Professor Peter Gray (born in Sydney in 1946) is a bioengineer who has played a key role in the development of modern industrial biotechnology in Australia. He was Professor and Head of Biotechnology at the University of New South Wales (UNSW), Sydney, from 1988 – 2003, and was the inaugural Director of the Australian Institute for Bioengineering and Nanotechnology (AIBN) at The University of Queensland in Brisbane, Australia from 2003 – 2015.

Biography 

Gray completed his university studies at The University of Sydney, graduating in 1966 with a degree in chemical engineering and biosciences with honours. He completed his PhD at the University of New South Wales (UNSW) in 1970, studying the dynamics of protein synthesis in yeast growing in steady state continuous cultures.

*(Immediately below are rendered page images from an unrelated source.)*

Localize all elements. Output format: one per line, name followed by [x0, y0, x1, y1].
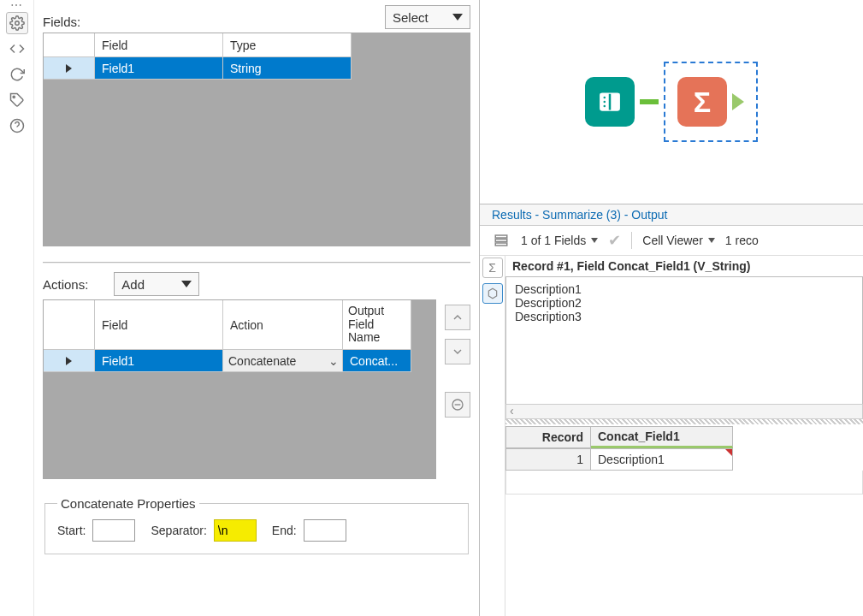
concat-sep-input[interactable] — [214, 519, 257, 542]
cell-viewer-dropdown[interactable]: Cell Viewer — [642, 234, 715, 247]
actions-label: Actions: — [43, 277, 88, 292]
row-indicator[interactable] — [44, 57, 95, 80]
acol-action[interactable]: Action — [223, 300, 343, 350]
reorder-buttons — [445, 299, 470, 479]
concat-end-input[interactable] — [304, 519, 346, 542]
tag-icon[interactable] — [6, 89, 28, 111]
chevron-down-icon — [708, 238, 715, 243]
fields-label: Fields: — [43, 15, 80, 29]
gear-icon[interactable] — [6, 12, 28, 34]
move-up-button[interactable] — [445, 305, 470, 330]
fields-grid[interactable]: Field Type Field1 String — [43, 33, 470, 246]
fields-select-dropdown[interactable]: Select — [385, 5, 470, 29]
svg-point-7 — [604, 97, 606, 99]
cell-field[interactable]: Field1 — [95, 57, 223, 80]
output-anchor-icon[interactable] — [732, 93, 744, 110]
chevron-down-icon — [181, 281, 192, 287]
acell-out[interactable]: Concat... — [343, 350, 411, 372]
arow-head-blank[interactable] — [44, 300, 95, 350]
field-count-dropdown[interactable]: 1 of 1 Fields — [521, 234, 598, 247]
config-panel: Fields: Select Field Type Field1 String … — [34, 0, 479, 616]
concat-end-label: End: — [272, 524, 297, 537]
row-arrow-icon — [66, 64, 72, 73]
tool-summarize[interactable]: Σ — [677, 77, 727, 127]
record-summary: 1 reco — [725, 234, 759, 247]
actions-add-label: Add — [121, 277, 145, 292]
move-down-button[interactable] — [445, 339, 470, 364]
results-title: Results - Summarize (3) - Output — [492, 208, 667, 222]
refresh-icon[interactable] — [6, 63, 28, 86]
svg-rect-11 — [495, 240, 507, 242]
acell-action-text: Concatenate — [228, 354, 296, 368]
concat-start-label: Start: — [57, 524, 86, 537]
code-icon[interactable] — [6, 38, 28, 60]
chevron-down-icon — [591, 238, 598, 243]
col-record[interactable]: Record — [505, 426, 591, 448]
help-icon[interactable] — [6, 115, 28, 137]
results-toolbar: 1 of 1 Fields ✔ Cell Viewer 1 reco — [480, 226, 863, 256]
svg-point-9 — [604, 105, 606, 108]
chevron-down-icon: ⌄ — [328, 354, 337, 368]
svg-rect-10 — [495, 235, 507, 238]
sigma-view-tab[interactable]: Σ — [482, 258, 503, 278]
cell-view-tab[interactable] — [482, 283, 503, 304]
col-field[interactable]: Field — [95, 33, 223, 57]
layout-icon[interactable] — [492, 231, 511, 250]
remove-button[interactable] — [445, 392, 470, 418]
concat-legend: Concatenate Properties — [57, 496, 199, 511]
concatenate-properties-group: Concatenate Properties Start: Separator:… — [44, 496, 469, 554]
tool-text-input[interactable] — [585, 77, 635, 127]
sigma-icon: Σ — [694, 86, 711, 119]
separator — [631, 232, 632, 249]
results-view-tabs: Σ — [480, 256, 505, 616]
workflow-canvas[interactable]: Σ — [480, 0, 863, 204]
cell-record-num: 1 — [505, 448, 591, 471]
svg-point-8 — [604, 101, 606, 104]
results-header: Results - Summarize (3) - Output — [480, 204, 863, 226]
col-type[interactable]: Type — [223, 33, 352, 57]
sigma-icon: Σ — [488, 261, 496, 275]
row-arrow-icon — [66, 357, 72, 365]
table-row[interactable]: 1 Description1 — [505, 448, 863, 471]
acell-field[interactable]: Field1 — [95, 350, 223, 372]
horizontal-scrollbar[interactable] — [505, 404, 863, 419]
svg-point-1 — [13, 96, 15, 98]
fields-select-label: Select — [393, 10, 429, 25]
acell-action-dropdown[interactable]: Concatenate ⌄ — [223, 350, 343, 372]
check-icon[interactable]: ✔ — [608, 231, 621, 250]
splitter-grip[interactable] — [505, 419, 863, 424]
cell-viewer-text: Cell Viewer — [642, 234, 703, 247]
right-pane: Σ Results - Summarize (3) - Output 1 of … — [479, 0, 863, 616]
acol-field[interactable]: Field — [95, 300, 223, 350]
connection-line — [640, 99, 659, 104]
col-concat[interactable]: Concat_Field1 — [591, 426, 733, 448]
concat-sep-label: Separator: — [151, 524, 206, 537]
svg-point-0 — [15, 21, 19, 26]
svg-rect-12 — [495, 243, 507, 246]
record-title: Record #1, Field Concat_Field1 (V_String… — [505, 256, 863, 276]
actions-grid[interactable]: Field Action Output Field Name Field1 Co… — [43, 299, 436, 479]
record-body[interactable]: Description1 Description2 Description3 — [505, 276, 863, 405]
divider — [43, 262, 470, 264]
cell-type[interactable]: String — [223, 57, 352, 80]
arow-indicator[interactable] — [44, 350, 95, 372]
left-icon-strip: ⋯ — [0, 0, 34, 616]
results-table[interactable]: Record Concat_Field1 1 Description1 — [505, 426, 863, 471]
cell-concat-val: Description1 — [591, 448, 733, 471]
row-header-blank[interactable] — [44, 33, 95, 57]
actions-add-dropdown[interactable]: Add — [114, 272, 199, 296]
more-icon[interactable]: ⋯ — [10, 0, 23, 9]
truncated-icon — [725, 449, 732, 456]
table-empty-area — [505, 471, 863, 495]
concat-start-input[interactable] — [92, 519, 135, 542]
acol-out[interactable]: Output Field Name — [343, 300, 411, 350]
selected-tool-box: Σ — [664, 62, 758, 142]
cell-concat-text: Description1 — [598, 453, 665, 466]
chevron-down-icon — [452, 14, 463, 21]
field-count-text: 1 of 1 Fields — [521, 234, 586, 247]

Gray undertook postdoctoral research as a Science Research Fellow at University College London (UCL) in the group of Professors Malcolm Lilly and Peter Dunnill. The group was receiving major funding to investigate the application of immobilised enzymes processes for industrial bioprocessing. While at UCL, Gray carried out research on a number of unit operations required for the large scale production of bioactive proteins production by bacteria, unit operations which subsequently became widely used for the production of proteins made using recombinant DNA (rDNA) technology. He then moved to the United States to work for Eli Lilly and Co, Indianapolis, Indiana, as a Senior Scientist. At Lilly’s he was responsible for developing production scale antibiotic fermentations. Lilly’s was one of the first companies to link the new knowledge of microbial genetics with bioengineering to improve the strains and bioprocesses used for antibiotic production.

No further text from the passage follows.